Kth Largest Element in an Array medium

Problem Statement

Find the kth largest element in an unsorted array. Note that it is the kth largest element in the sorted order, not the kth distinct element.

Example 1:

Input: nums = [3,2,1,5,6,4], k = 2
Output: 5

Example 2:

Input: nums = [3,2,3,1,2,4,5,5,6], k = 4
Output: 4

Steps and Explanation

This problem can be efficiently solved using a min-heap data structure. Here's the breakdown:

  1. Min-Heap Initialization: We'll use a min-heap to store the k largest elements encountered so far. A min-heap ensures that the smallest element is always at the root.

  2. Iterating through the Array: We iterate through the input array nums.

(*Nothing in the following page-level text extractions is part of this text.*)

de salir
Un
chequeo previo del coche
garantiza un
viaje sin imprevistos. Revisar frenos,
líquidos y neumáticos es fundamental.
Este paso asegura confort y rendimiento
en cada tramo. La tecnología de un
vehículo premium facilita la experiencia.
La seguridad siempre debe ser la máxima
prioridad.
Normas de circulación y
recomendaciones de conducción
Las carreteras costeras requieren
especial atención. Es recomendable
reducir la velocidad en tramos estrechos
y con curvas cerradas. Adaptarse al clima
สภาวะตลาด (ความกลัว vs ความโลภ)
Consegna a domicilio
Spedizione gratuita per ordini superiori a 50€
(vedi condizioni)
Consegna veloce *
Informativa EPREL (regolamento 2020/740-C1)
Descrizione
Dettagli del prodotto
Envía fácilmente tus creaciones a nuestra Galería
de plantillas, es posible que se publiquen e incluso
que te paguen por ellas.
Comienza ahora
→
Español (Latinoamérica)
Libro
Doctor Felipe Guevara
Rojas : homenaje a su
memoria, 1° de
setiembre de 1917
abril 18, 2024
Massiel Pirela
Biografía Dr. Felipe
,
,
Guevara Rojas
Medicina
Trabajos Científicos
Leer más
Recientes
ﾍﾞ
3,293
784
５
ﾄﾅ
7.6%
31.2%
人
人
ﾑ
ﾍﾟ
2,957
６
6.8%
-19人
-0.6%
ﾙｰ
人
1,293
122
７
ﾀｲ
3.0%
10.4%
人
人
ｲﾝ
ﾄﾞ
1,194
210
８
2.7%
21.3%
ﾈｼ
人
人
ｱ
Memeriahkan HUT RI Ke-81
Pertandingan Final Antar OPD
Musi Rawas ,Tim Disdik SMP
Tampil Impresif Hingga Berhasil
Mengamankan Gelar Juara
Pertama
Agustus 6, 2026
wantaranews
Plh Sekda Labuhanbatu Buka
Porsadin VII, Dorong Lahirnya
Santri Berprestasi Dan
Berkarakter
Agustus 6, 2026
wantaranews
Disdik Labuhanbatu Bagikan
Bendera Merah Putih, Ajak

  3. Heap Maintenance: For each element num in nums:

    • If the size of the min-heap is less than k, we add num to the heap. This ensures that we collect the first k elements.
    • If the size of the min-heap is equal to k and num is greater than the smallest element (root) of the heap, we replace the root with num and then "heapify" (re-balance) the heap to maintain the min-heap property. This ensures that we always keep track of the k largest elements seen so far.
  4. Returning the Result: After iterating through the entire array, the root of the min-heap will be the kth largest element.

Code (TypeScript)

function findKthLargest(nums: number[], k: number): number {
    // Use a min-heap to store the k largest elements.
    const minHeap = new MinHeap();

    // Iterate through the array.
    for (const num of nums) {
        // Add to heap if less than k elements.
        if (minHeap.size() < k) {
            minHeap.insert(num);
        } else if (num > minHeap.peek()) {
            // Replace smallest if larger than current smallest.
            minHeap.extract();
            minHeap.insert(num);
        }
    }

    // The root of the heap is the kth largest.
    return minHeap.peek();
}


// Min-heap implementation using array.  You could also use a library like priority-queue.
class MinHeap {
    private heap: number[] = [];

    size(): number {
        return this.heap.length;
    }

    peek(): number {
        if (this.heap.length === 0) {
            throw new Error("Heap is empty");
        }
        return this.heap[0];
    }

    insert(value: number): void {
        this.heap.push(value);
        this.heapifyUp(this.heap.length - 1);
    }

    extract(): number {
        if (this.heap.length === 0) {
            throw new Error("Heap is empty");
        }
        const root = this.heap[0];
        this.heap[0] = this.heap.pop()!; //swap last element with root and pop off the last
        this.heapifyDown(0);
        return root;
    }

    private heapifyUp(index: number): void {
        let currentIndex = index;
        while (currentIndex > 0) {
            const parentIndex = Math.floor((currentIndex - 1) / 2);
            if (this.heap[currentIndex] < this.heap[parentIndex]) {
                [this.heap[currentIndex], this.heap[parentIndex]] = [this.heap[parentIndex], this.heap[currentIndex]];
                currentIndex = parentIndex;
            } else {
                break;
            }
        }
    }

    private heapifyDown(index: number): void {
        let currentIndex = index;
        while (true) {
            let smallestIndex = currentIndex;
            const leftChildIndex = 2 * currentIndex + 1;
            const rightChildIndex = 2 * currentIndex + 2;

            if (leftChildIndex < this.heap.length && this.heap[leftChildIndex] < this.heap[smallestIndex]) {
                smallestIndex = leftChildIndex;
            }
            if (rightChildIndex < this.heap.length && this.heap[rightChildIndex] < this.heap[smallestIndex]) {
                smallestIndex = rightChildIndex;
            }

            if (smallestIndex !== currentIndex) {
                [this.heap[currentIndex], this.heap[smallestIndex]] = [this.heap[smallestIndex], this.heap[currentIndex]];
                currentIndex = smallestIndex;
            } else {
                break;
            }
        }
    }
}

Complexity Analysis

  • Time Complexity: O(N log k), where N is the length of the input array. Building the heap initially takes O(k log k) time, and iterating through the remaining elements takes O((N-k) log k). In the worst case, where k is close to N, this simplifies to O(N log N). If k is significantly smaller than N, this approaches O(N log k) which is much better.

  • Space Complexity: O(k) to store the min-heap. The space used by the heap is proportional to k.